▶ REQUIRED ACTION
Begin at the line below that contains "Pour pouvoir garantir" and write out every line from there to the end of the entries, exactly.

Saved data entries
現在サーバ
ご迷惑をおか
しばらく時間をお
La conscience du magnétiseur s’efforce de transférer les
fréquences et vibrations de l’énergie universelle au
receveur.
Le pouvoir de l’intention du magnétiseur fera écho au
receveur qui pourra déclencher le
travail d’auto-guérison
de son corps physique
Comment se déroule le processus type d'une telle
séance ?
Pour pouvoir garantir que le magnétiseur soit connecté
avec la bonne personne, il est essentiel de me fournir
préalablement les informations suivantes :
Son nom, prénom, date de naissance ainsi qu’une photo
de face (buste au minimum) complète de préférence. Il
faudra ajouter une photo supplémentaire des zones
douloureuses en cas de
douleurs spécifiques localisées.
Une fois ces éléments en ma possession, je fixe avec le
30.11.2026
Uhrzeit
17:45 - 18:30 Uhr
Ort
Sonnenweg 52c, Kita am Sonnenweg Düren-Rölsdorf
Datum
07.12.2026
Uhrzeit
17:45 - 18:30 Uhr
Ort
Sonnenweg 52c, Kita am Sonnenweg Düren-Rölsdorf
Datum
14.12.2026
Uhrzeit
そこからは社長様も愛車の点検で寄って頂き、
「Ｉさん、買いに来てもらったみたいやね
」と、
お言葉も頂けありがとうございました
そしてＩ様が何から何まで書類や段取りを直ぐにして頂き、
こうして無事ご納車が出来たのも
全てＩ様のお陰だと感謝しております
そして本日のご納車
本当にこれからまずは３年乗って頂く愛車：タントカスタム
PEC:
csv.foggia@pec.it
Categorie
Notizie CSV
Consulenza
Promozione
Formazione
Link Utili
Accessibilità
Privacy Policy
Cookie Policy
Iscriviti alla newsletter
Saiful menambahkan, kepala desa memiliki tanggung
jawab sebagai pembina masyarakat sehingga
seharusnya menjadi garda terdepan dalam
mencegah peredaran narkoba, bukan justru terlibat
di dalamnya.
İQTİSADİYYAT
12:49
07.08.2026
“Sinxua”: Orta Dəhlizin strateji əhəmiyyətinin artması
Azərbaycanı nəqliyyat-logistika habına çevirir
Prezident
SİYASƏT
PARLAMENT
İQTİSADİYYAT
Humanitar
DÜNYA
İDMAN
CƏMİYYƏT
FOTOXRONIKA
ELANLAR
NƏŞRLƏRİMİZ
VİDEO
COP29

▶ TASK RESULT
Pour pouvoir garantir que le magnétiseur soit connecté
avec la bonne personne, il est essentiel de me fournir
préalablement les informations suivantes :
Son nom, prénom, date de naissance ainsi qu’une photo
de face (buste au minimum) complète de préférence. Il
faudra ajouter une photo supplémentaire des zones
douloureuses en cas de
douleurs spécifiques localisées.
Une fois ces éléments en ma possession, je fixe avec le
30.11.2026
Uhrzeit
17:45 - 18:30 Uhr
Ort
Sonnenweg 52c, Kita am Sonnenweg Düren-Rölsdorf
Datum
07.12.2026
Uhrzeit
17:45 - 18:30 Uhr
Ort
Sonnenweg 52c, Kita am Sonnenweg Düren-Rölsdorf
Datum
14.12.2026
Uhrzeit
そこからは社長様も愛車の点検で寄って頂き、
「Ｉさん、買いに来てもらったみたいやね
」と、
お言葉も頂けありがとうございました
そしてＩ様が何から何まで書類や段取りを直ぐにして頂き、
こうして無事ご納車が出来たのも
全てＩ様のお陰だと感謝しております
そして本日のご納車
本当にこれからまずは３年乗って頂く愛車：タントカスタム
PEC:
csv.foggia@pec.it
Categorie
Notizie CSV
Consulenza
Promozione
Formazione
Link Utili
Accessibilità
Privacy Policy
Cookie Policy
Iscriviti alla newsletter
Saiful menambahkan, kepala desa memiliki tanggung
jawab sebagai pembina masyarakat sehingga
seharusnya menjadi garda terdepan dalam
mencegah peredaran narkoba, bukan justru terlibat
di dalamnya.
İQTİSADİYYAT
12:49
07.08.2026
“Sinxua”: Orta Dəhlizin strateji əhəmiyyətinin artması
Azərbaycanı nəqliyyat-logistika habına çevirir
Prezident
SİYASƏT
PARLAMENT
İQTİSADİYYAT
Humanitar
DÜNYA
İDMAN
CƏMİYYƏT
FOTOXRONIKA
ELANLAR
NƏŞRLƏRİMİZ
VİDEO
COP29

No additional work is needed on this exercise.